Using the listing below, please gather every line containing the word "לשבת".
DATA TO EXAMINE START
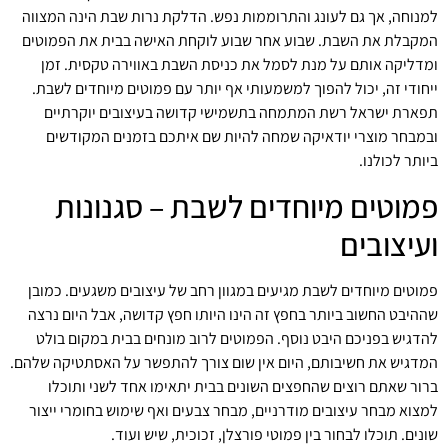
למנוחה, אך גם לעונג והתרוממות נפש. הדלקת נרות שבת הינה המצווה
המקבלת את השבת. שבוע אחר שבוע לוקחת האישה בבית את הפמוטים
ומדליקה אותם על מנת לסמל את כניסת השבת באווירה טקסית. זמן
ייחודי זה, יכול להפוך למשמעותי אף יותר עם פמוטים מיוחדים לשבת.
תפארת ישראל רשת המתמחה בתשמישי קדושה בעיצובים יוקרתיים
ובמבחר מוצרי יודאיקה שמחה להיות שם איתכם בזמנים המקודשים
ביותר לכולנו.
פמוטים מיוחדים לשבת – סגנונות
ועיצובים
פמוטים מיוחדים לשבת מגיעים במגוון רחב של עיצובים משגעים. כמובן
שההיבט החשוב ביותר בחפץ זה הינו היותו חפץ קדושה, אבל היום נרצה
להדגיש בפניכם היבט נוסף. הפמוטים לרוב מונחים בבית במקום בולט
המדגיש את חשיבותם, היום אין שום צורך להתפשר על האסתטיקה שלהם.
ברור שאתם רוצים שהחפצים השונים בבית יתאימו אחד לשני ותוכלו
למצוא מבחר עיצובים מודרניים, מבחר צבעים ואף שימוש בחומרי ייצור
שונים. תוכלו לבחור בין פמוטי פורצלן, זכוכית, שיש ועוד.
DATA TO EXAMINE END
RESPONSE TO THE TASK —
ייחודי זה, יכול להפוך למשמעותי אף יותר עם פמוטים מיוחדים לשבת.
פמוטים מיוחדים לשבת – סגנונות
פמוטים מיוחדים לשבת מגיעים במגוון רחב של עיצובים משגעים. כמובן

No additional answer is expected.